How to build a custom question-answering head?

Using the TFBertForQuestionAnswering.from_pretrained() function, we get a predefined head on top of BERT together with a loss function that are suitable for this task.

My question is how to create a custom head without relying on TFAutoModelForQuestionAnswering.from_pretrained().

I want to do this because there is no place where the architecture of the head is explained clearly. By reading the code here we can see the architecture they are using, but I can’t be sure I understand their code 100%.

Starting from machine learning - How to Fine-tune HuggingFace BERT model for Text Classification - Stack Overflow is good. However, it covers only the classification task, which is much simpler.

'start_positions' and 'end_positions' are created following this tutorial.

So far, I’ve got the following:

train_dataset
# Dataset({
#     features: ['input_ids', 'token_type_ids', 'attention_mask', 'start_positions', 'end_positions'],
#     num_rows: 99205
# })
train_dataset.set_format(type='tensorflow', columns=['input_ids', 'token_type_ids', 'attention_mask'])
features = {x: train_dataset[x] for x in ['input_ids', 'token_type_ids', 'attention_mask']}
labels = [train_dataset[x] for x in ['start_positions', 'end_positions']]
labels = np.array(labels).T
tfdataset = tf.data.Dataset.from_tensor_slices((features, labels)).batch(16)

input_ids = tf.keras.layers.Input(shape=(256,), dtype=tf.int32, name='input_ids')
token_type_ids = tf.keras.layers.Input(shape=(256,), dtype=tf.int32, name='token_type_ids')
attention_mask = tf.keras.layers.Input((256,), dtype=tf.int32, name='attention_mask')


bert = TFAutoModel.from_pretrained("bert-base-multilingual-cased")
output = bert([input_ids, token_type_ids, attention_mask]).last_hidden_state
output = tf.keras.layers.Dense(2, name="qa_outputs")(output)
model = tf.keras.models.Model(inputs=[input_ids, token_type_ids, attention_mask], outputs=output)


num_train_epochs = 3
num_train_steps = len(tfdataset) * num_train_epochs
optimizer, schedule = create_optimizer(
   init_lr=2e-5,
   num_warmup_steps=0,
   num_train_steps=num_train_steps,
   weight_decay_rate=0.01
)

def qa_loss(labels, logits):
    loss_fn = tf.keras.losses.SparseCategoricalCrossentropy(
        from_logits=True, reduction=tf.keras.losses.Reduction.NONE
    )
    start_loss = loss_fn(labels[0], logits[0])
    end_loss = loss_fn(labels[1], logits[1])
    return (start_loss + end_loss) / 2.0


model.compile(
    loss=loss_fn,
    optimizer=optimizer
)

model.fit(tfdataset, epochs=num_train_epochs)

And I am getting the following error:

ValueError: `labels.shape` must equal `logits.shape` except for the last dimension.

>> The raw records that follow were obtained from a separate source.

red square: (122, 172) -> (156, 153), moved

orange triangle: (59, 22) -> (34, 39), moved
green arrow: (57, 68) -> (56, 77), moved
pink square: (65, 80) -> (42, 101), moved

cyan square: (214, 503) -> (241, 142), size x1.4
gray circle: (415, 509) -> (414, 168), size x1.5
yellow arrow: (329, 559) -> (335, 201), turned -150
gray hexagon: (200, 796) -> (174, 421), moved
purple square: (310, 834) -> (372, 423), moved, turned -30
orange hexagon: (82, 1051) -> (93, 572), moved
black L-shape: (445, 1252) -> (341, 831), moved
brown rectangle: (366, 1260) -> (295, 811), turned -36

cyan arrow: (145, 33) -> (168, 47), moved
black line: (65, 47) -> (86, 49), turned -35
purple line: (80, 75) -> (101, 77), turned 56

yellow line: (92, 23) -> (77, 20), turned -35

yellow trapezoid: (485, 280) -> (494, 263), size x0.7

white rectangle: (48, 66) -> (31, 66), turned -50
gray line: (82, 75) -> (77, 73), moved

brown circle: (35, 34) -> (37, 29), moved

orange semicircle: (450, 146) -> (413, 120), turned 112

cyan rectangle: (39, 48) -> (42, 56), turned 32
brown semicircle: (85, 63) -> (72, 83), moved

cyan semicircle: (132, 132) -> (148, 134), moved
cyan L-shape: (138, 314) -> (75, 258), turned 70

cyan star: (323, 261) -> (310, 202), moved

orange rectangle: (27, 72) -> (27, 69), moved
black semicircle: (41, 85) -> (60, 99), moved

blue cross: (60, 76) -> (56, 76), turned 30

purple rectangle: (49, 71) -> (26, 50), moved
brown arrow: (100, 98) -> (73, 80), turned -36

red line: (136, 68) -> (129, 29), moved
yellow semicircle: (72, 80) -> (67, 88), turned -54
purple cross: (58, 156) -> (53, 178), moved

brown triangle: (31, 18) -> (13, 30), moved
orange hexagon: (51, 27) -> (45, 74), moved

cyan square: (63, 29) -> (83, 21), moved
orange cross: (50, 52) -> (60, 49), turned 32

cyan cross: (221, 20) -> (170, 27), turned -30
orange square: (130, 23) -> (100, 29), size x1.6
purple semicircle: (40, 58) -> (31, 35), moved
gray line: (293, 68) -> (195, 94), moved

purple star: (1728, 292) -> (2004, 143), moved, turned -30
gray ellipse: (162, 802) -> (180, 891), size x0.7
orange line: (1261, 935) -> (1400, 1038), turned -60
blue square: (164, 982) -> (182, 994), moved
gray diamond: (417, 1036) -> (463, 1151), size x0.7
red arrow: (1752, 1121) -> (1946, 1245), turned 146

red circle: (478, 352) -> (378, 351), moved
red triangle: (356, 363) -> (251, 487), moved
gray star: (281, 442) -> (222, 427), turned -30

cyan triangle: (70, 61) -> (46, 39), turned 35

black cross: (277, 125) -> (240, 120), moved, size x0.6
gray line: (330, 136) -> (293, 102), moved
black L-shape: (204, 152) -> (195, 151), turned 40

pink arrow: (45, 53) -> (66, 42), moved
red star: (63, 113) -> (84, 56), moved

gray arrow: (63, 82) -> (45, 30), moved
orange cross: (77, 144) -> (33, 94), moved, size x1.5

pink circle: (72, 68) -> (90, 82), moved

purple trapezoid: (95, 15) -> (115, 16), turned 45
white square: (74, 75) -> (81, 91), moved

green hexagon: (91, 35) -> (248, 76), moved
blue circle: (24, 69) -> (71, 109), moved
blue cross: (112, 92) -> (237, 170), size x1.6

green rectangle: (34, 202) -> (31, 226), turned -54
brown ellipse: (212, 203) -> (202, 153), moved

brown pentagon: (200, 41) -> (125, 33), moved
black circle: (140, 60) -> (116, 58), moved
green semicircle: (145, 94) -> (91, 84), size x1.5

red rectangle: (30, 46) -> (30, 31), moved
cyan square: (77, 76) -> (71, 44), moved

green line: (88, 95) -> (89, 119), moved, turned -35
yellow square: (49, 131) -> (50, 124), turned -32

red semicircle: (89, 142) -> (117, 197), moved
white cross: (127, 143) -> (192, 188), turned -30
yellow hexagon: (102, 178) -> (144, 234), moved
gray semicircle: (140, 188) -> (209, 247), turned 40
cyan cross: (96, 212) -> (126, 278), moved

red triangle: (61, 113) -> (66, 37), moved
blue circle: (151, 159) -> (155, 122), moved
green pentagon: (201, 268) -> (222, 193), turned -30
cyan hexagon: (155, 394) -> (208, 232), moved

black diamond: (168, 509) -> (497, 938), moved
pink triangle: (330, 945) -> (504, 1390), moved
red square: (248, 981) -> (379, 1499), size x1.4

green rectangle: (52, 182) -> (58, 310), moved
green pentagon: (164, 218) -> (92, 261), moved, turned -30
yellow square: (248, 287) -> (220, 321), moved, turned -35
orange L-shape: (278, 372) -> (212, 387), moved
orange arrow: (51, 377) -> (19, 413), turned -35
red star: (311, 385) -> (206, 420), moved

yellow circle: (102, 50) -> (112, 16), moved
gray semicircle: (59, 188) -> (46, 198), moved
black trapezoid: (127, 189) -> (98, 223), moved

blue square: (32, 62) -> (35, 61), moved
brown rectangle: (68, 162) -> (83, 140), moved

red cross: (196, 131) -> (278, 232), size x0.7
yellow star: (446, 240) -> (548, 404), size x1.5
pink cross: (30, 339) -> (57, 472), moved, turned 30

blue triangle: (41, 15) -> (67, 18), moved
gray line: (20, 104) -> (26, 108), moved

Received: labels.shape=(2,) and logits.shape=(256, 2)

It is complaining about the shape of the labels. This should not happen since I am using SparseCategoricalCrossentropy loss.

1 Like

Hello :wave:

For :hugs: transformers models it’s best to use model’s built-in loss. For more native Keras implementation and explanation on why it should be that way, you can check out this tutorial. You can just call compile without a loss.

As a convenience, all :hugs: Transformers models come with a default loss which matches their output head, although you’re of course free to use your own. Because the built-in loss is computed internally during the forward pass, when using it you may find that some Keras metrics misbehave or give unexpected outputs.

1 Like

Thank you for your reply Merve.
I saw that article before and I understand that it is more convenient to use the built-in things like the loss and question answering head. However, I am trying to write my undergraduate thesis about this topic, so it is important to be clear about what is happening under the hood.

For future reference, I actually found a solution, which is just editing the TFBertForQuestionAnswering class itself!

For example, I added an additional layer in the following code and trained the model as usual and it worked :slight_smile:

from transformers import TFBertPreTrainedModel
from transformers import TFBertMainLayer
from transformers.modeling_tf_utils import TFQuestionAnsweringLoss, get_initializer, input_processing
from transformers.modeling_tf_outputs import TFQuestionAnsweringModelOutput 
from transformers import BertConfig

class MY_TFBertForQuestionAnswering(TFBertPreTrainedModel, TFQuestionAnsweringLoss):
    # names with a '.' represents the authorized unexpected/missing layers when a TF model is loaded from a PT model
    _keys_to_ignore_on_load_unexpected = [
        r"pooler",
        r"mlm___cls",
        r"nsp___cls",
        r"cls.predictions",
        r"cls.seq_relationship",
    ]

    def __init__(self, config: BertConfig, *inputs, **kwargs):
        super().__init__(config, *inputs, **kwargs)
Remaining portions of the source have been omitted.